Sant'Antonio Zaccaria, 5 Temmuz Günün Aziz

(1502-5 Temmuz 1539)

Sant'Antonio Zaccaria'nın hikayesi
Martin Luther'in Kilise'deki tacizlere saldırdığı sırada, Kilise içinde reform girişiminde bulunuluyordu. Karşı Reformun ilk destekçileri arasında Anthony Zaccaria vardı. Annesi 18 yaşında dul kaldı ve kendisini oğlunun ruhani eğitimine adadı. 22 yaşında tıp doktorası aldı ve İtalya'daki Cremona'da yoksullar arasında çalışırken dini havariliğe çekildi. Gelecekteki miras haklarından vazgeçti, kateşist olarak çalıştı ve 26 yaşında rahip olarak atandı. Birkaç yıl içinde Milano'ya çağrılan sanatçı, biri erkekler, biri kadınlar ve evli çiftlerden oluşan üç dini cemaatin temellerini attı. Amaçları, din adamları, din adamları ve dindarlardan başlayarak zamanlarının çökmekte olan toplumunda reform yapmaktı.

Aziz Paul'dan güçlü bir şekilde esinlenen - cemaati, o azizin yoldaşının onuruna Barnabites olarak adlandırılır - Anthony kilisede ve sokakta büyük bir gayretle vaaz verdi, popüler görevleri yerine getirdi ve halka açık kefaret etmekten utanmadı.

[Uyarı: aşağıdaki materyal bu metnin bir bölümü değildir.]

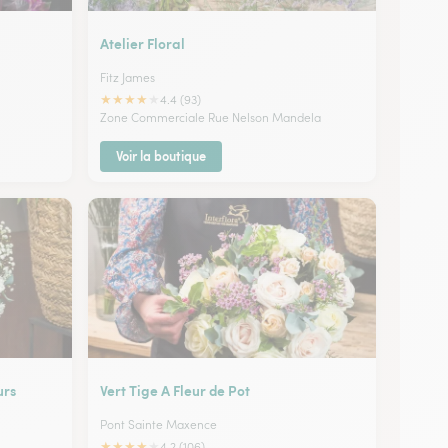
Atelier Floral
Fitz James
★
★
★
★
★
4.4 (93)
Zone Commerciale Rue Nelson Mandela
Voir la boutique
urs
Vert Tige A Fleur de Pot
Pont Sainte Maxence
★
★
★
★
★
4.2 (106)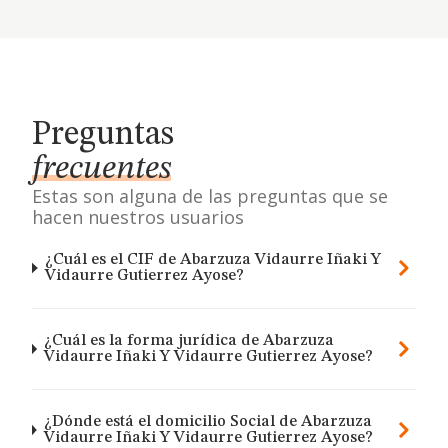
Preguntas
frecuentes
Estas son alguna de las preguntas que se
hacen nuestros usuarios
¿Cuál es el CIF de Abarzuza Vidaurre Iñaki Y
Vidaurre Gutierrez Ayose?
¿Cuál es la forma jurídica de Abarzuza
Vidaurre Iñaki Y Vidaurre Gutierrez Ayose?
¿Dónde está el domicilio Social de Abarzuza
Vidaurre Iñaki Y Vidaurre Gutierrez Ayose?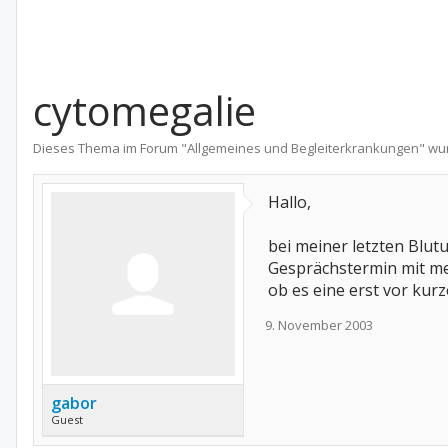
cytomegalie
Dieses Thema im Forum "
Allgemeines und Begleiterkrankungen
" wu
Hallo,
bei meiner letzten Blu
Gesprächstermin mit me
ob es eine erst vor kurz
9. November 2003
gabor
Guest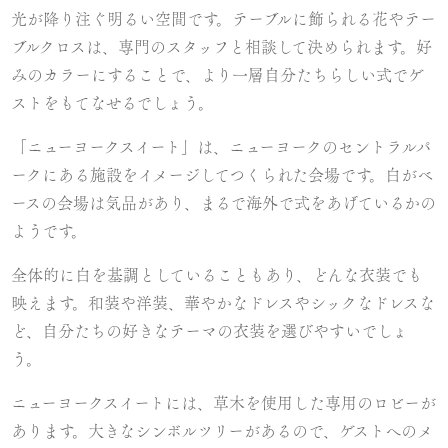
光が降り注ぐ明るい空間です。テーブルに飾られる花やテー
ブルクロスは、専門のスタッフと相談して決められます。好
みのカラーにすることで、より一層自分たちらしい式でゲ
ストをもてなせるでしょう。
「ニューヨークスイート」は、ニューヨークのセントラルパ
ークにある施設をイメージしてつくられた会場です。白がベ
ースの会場は気品があり、まるで海外で式をあげているかの
ようです。
全体的に白を基調としていることもあり、どんな衣装でも
映えます。和装や洋装、華やかなドレスやシックなドレスな
ど、自分たちの好きなテーマの衣装を選びやすいでしょ
う。
ニューヨークスイートには、草木を使用した専用のロビーが
あります。大きなシンボルツリーがあるので、ゲストへのメ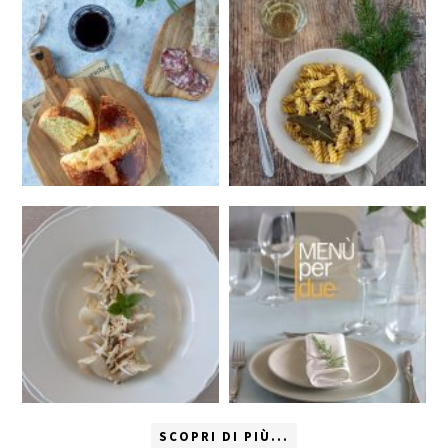
SCOPRI DI PIÙ...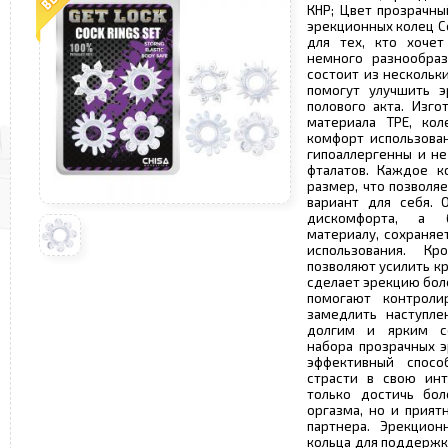
КНР; Цвет прозрачны
эрекционных колец Co
для тех, кто хоче
немного разнообра
состоит из нескольк
помогут улучшить э
полового акта. Изго
материала TPE, кол
комфорт использован
гипоаллергенны и н
фталатов. Каждое к
размер, что позволя
вариант для себя. 
дискомфорта, а б
материалу, сохраняе
использования. К
позволяют усилить к
сделает эрекцию бол
помогают контролир
замедлить наступле
долгим и ярким с
набора прозрачных э
эффективный спос
страсти в свою ин
только достичь бол
оргазма, но и прият
партнера. Эрекцион
кольца для поддержк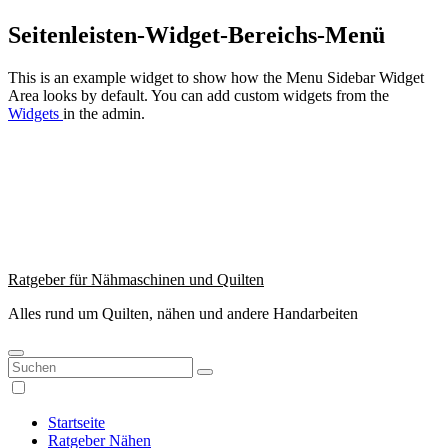
Zum
Seitenleisten-Widget-Bereichs-Menü
Inhalt
springen
This is an example widget to show how the Menu Sidebar Widget
Area looks by default. You can add custom widgets from the
Widgets
in the admin.
Ratgeber für Nähmaschinen und Quilten
Alles rund um Quilten, nähen und andere Handarbeiten
Startseite
Ratgeber Nähen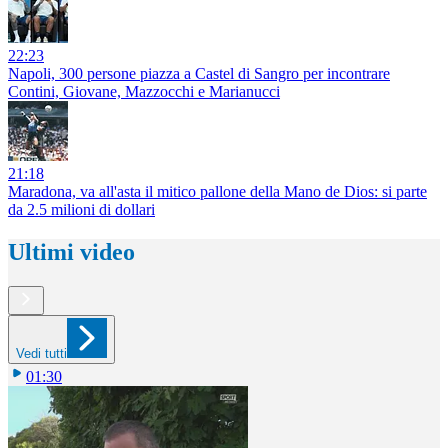
22:23
Napoli, 300 persone piazza a Castel di Sangro per incontrare
Contini, Giovane, Mazzocchi e Marianucci
21:18
Maradona, va all'asta il mitico pallone della Mano de Dios: si parte
da 2.5 milioni di dollari
Ultimi video
Vedi tutti
01:30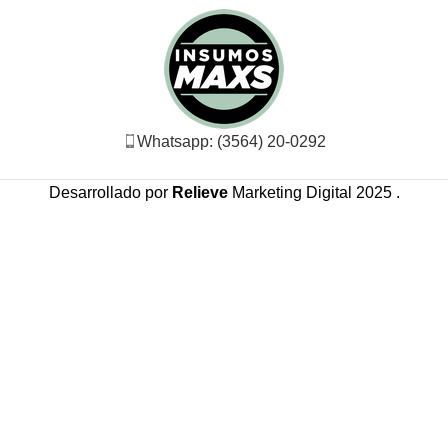
Whatsapp: (3564) 20-0292
Desarrollado por
Relieve
Marketing Digital
2025 .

Havaride sıradan işbirliği, sık sık Komünyon, Kırk Saat bağlılığı ve Cuma günleri saat 15: 00'te kilise çanlarının çalması gibi yenilikleri teşvik etti. Onun kutsallığı birçok kişiyi hayatlarını yeniden düzenlemeye sevk etti, ancak tüm azizler gibi, birçok kişinin ona karşı çıkmasına neden oldu. Topluluğunun iki kez resmi dini soruşturmalardan geçmek zorunda kaldı ve iki kez aklandı.

Barış görevi sırasında ciddi şekilde hastalandı ve annesini ziyaret etmek için eve götürüldü. 36 yaşında Cremona'da öldü.

yansıma
Anthony'nin maneviyatının sadakati ve vaazının Pauline coşkusu muhtemelen bugün birçok insanı “söndürüyor”. Bazı psikiyatristler bile günah duygusunun eksikliğinden şikayet ettiklerinde, kendimize tüm kötülüklerin duygusal bozukluk, bilinçsiz ve bilinçsiz dürtüler, ebeveyn etkisi vb. İle açıklanmadığını söylemenin zamanı gelebilir. “Cehennem ve kahretsin” misyonunun eski vaazları yerini olumlu, İncil'deki ailelere teşvik edici bir yol açtı. Gerçekten bağışlamanın kesinliğine, varoluşsal kaygıdan ve gelecekteki şoktan kurtulmaya ihtiyacımız var. Ama yine de peygamberlerin ayağa kalkıp bize şunu söylemesine ihtiyacımız var: "'Günahsızız' dersek, kendimizi aldatırız ve içimizde gerçek olmaz" (1 Yuhanna 1: 8).